For testing, I connected the DC-DC converter, solar panel, and supercapacitor bank together and placed them first under an artificial light, so I could control the amount of light, and then under what passes for "sunlight" at this time of year.

Photo of the PCB connected to the solar panel and supercapacitor bank.
The circuitry attached to the back of the supercapacitor bank is to ensure the voltage is shared equally between all four of them.

It draws only 40µA of quiescent current, allowing it to operate even when the solar panel is producing as little as 180µA, though it would take forever to finish charging at that rate. And now a screenshot of what it looks like on an oscilloscope, just as the microcontroller takes a sample:

Oscilloscope screenshot. The input voltage is visibly sawtooth in shape, then it rises and becomes flat, then goes back to a sawtooth.
Blue is the panel voltage. Red is Q1 gate voltage. Green is the voltage at U2's SHDN pin.

At the start of the trace the comparator is doing its thing - the panel voltage rises, Q1 switches on, the panel voltage falls, Q2 switches off. Then the microcontroller sets SHDN high, and it all stops. The panel voltage rises until it eventually reaches VOC. During this time you may notice that Q1's gate voltage increases too (since it's a P-channel high-side switch, its gate voltage is the difference between the blue and red traces, not the difference between the red trace and ground). This is because with U2 shut down, its output goes into a high-impedance state, and the gate voltage becomes defined by R8/R6 as a voltage divider. That's good enough as long as it's not high enough to turn Q1 on. Then after the microcontroller has waited for 16ms, it takes a sample of the panel voltage and turns U2 back on again.

Oscilloscope screenshot. The same as the previous one, except the input voltage drops significantly at the point that it should have started rising. It recovers afterwards.
I'll just pretend that didn't happen.

That trace shows something I hadn't originally anticipated: If the microcontroller shuts down U2 while Q1 is on, it can only be switched off by R8 pulling up, which it can only do slowly because of its high value. If I wanted to, that could be fixed I fixed that in the firmware by setting the reference voltage to its maximum possible value then waiting a short time so that the comparator turns Q1 off before being shut down itself.

Measuring the efficiency is next, in sunlight. As it's currently winter and not sunny, the solar panel generates somewhat less than its 5W rating.


86% efficiency is acceptable. It will likely be more efficient when there is actually some sun, but I'll have to wait until summer to test that. Note that the Vin of 13.6V is less than 0.8 x VOC. That's partly because the microcontroller only has a 5-bit DAC, so there are quite large steps in the reference voltage it can produce, and partly because the quiescent current drawn by the circuit prevents the microcontroller from reading the true VOC when the panel isn't producing much current like this.

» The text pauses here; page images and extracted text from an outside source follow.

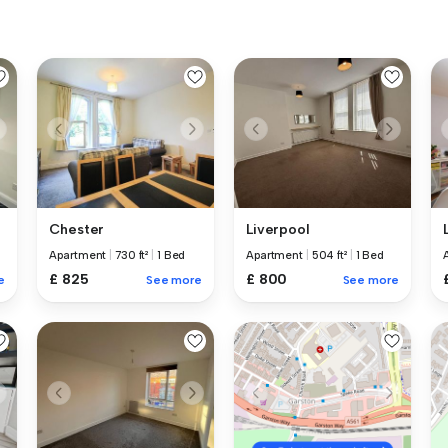
Chester
Liverpool
Apartment
|
730 ft²
|
1 Bed
Apartment
|
504 ft²
|
1 Bed
£ 825
£ 800
e
See more
See more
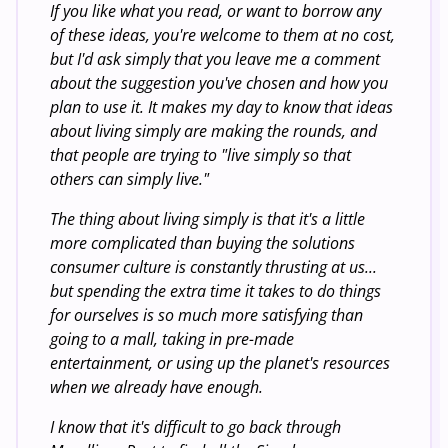
If you like what you read, or want to borrow any
of these ideas, you're welcome to them at no cost,
but I'd ask simply that you leave me a comment
about the suggestion you've chosen and how you
plan to use it. It makes my day to know that ideas
about living simply are making the rounds, and
that people are trying to "live simply so that
others can simply live."
The thing about living simply is that it's a little
more complicated than buying the solutions
consumer culture is constantly thrusting at us...
but spending the extra time it takes to do things
for ourselves is so much more satisfying than
going to a mall, taking in pre-made
entertainment, or using up the planet's resources
when we already have enough.
I know that it's difficult to go back through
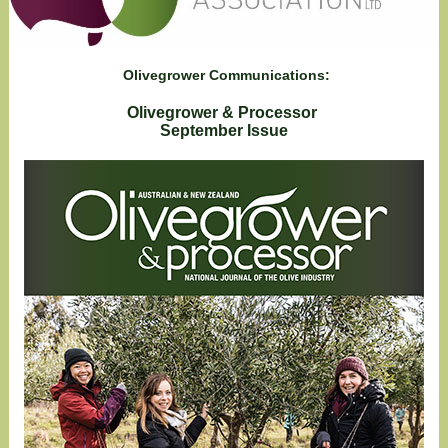
Olivegrower Communications:
Olivegrower & Processor
September Issue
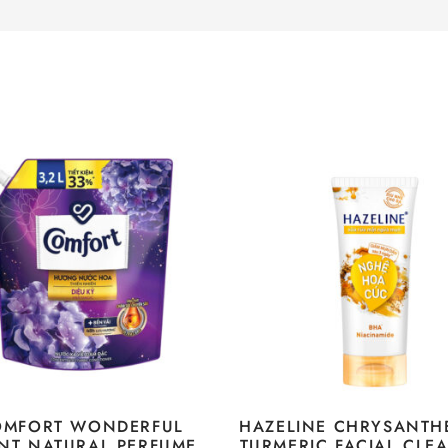
OMFORT WONDERFUL
HAZELINE CHRYSANT
NT NATURAL PERFUME
TURMERIC FACIAL CLE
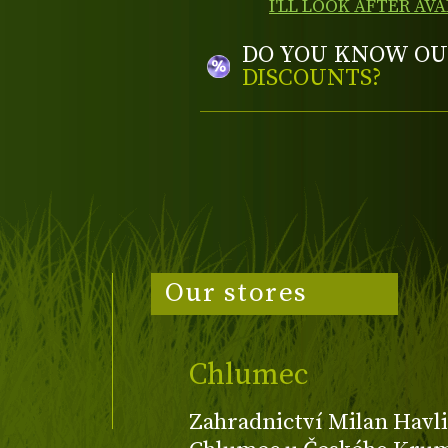
I'LL LOOK AFTER AVA
DO YOU KNOW OU
DISCOUNTS?
Our stores
Chlumec
Zahradnictví Milan Havli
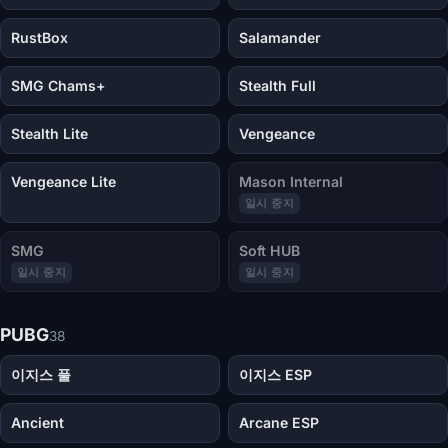
RustBox
Salamander
SMG Chams+
Stealth Full
Stealth Lite
Vengeance
Vengeance Lite
Mason Internal
일시 중지
SMG
Soft HUB
일시 중지
일시 중지
PUBG
38
이지스 풀
이지스 ESP
Ancient
Arcane ESP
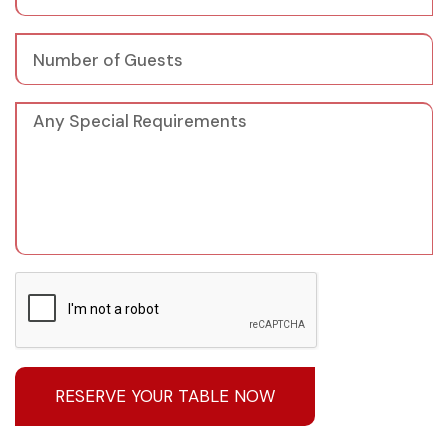
RESERVE YOUR TABLE NOW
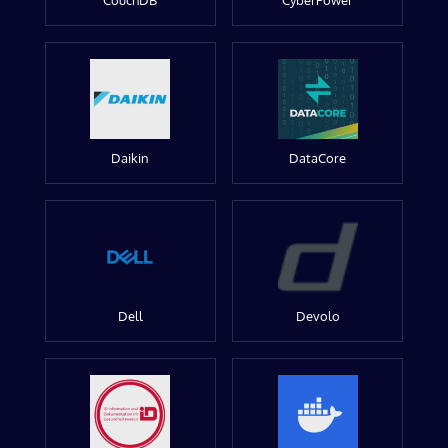
CouchDB
CyberPower
Daikin
DataCore
Dell
Devolo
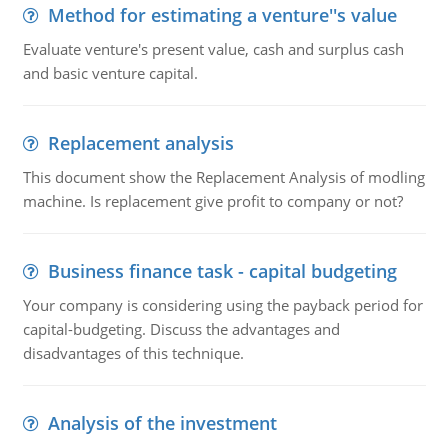
Method for estimating a venture''s value
Evaluate venture's present value, cash and surplus cash
and basic venture capital.
Replacement analysis
This document show the Replacement Analysis of modling
machine. Is replacement give profit to company or not?
Business finance task - capital budgeting
Your company is considering using the payback period for
capital-budgeting. Discuss the advantages and
disadvantages of this technique.
Analysis of the investment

This is a good demonstration of why MPPT is needed - the panel's specifications say VMPP is 17.2V, which is a lot higher than it was for the above measurements. If the circuit used a fixed voltage of 17.2V, then it would be fine in bright sun, but in the conditions above it would only be able to extract something like 40mW even at 100% efficiency. It's also worth comparing this to a direct connection between the panel and supercapacitor bank, which would yield about 27mW.

I'm not sure quite what I'm going to use this for yet. Maybe a big solar light.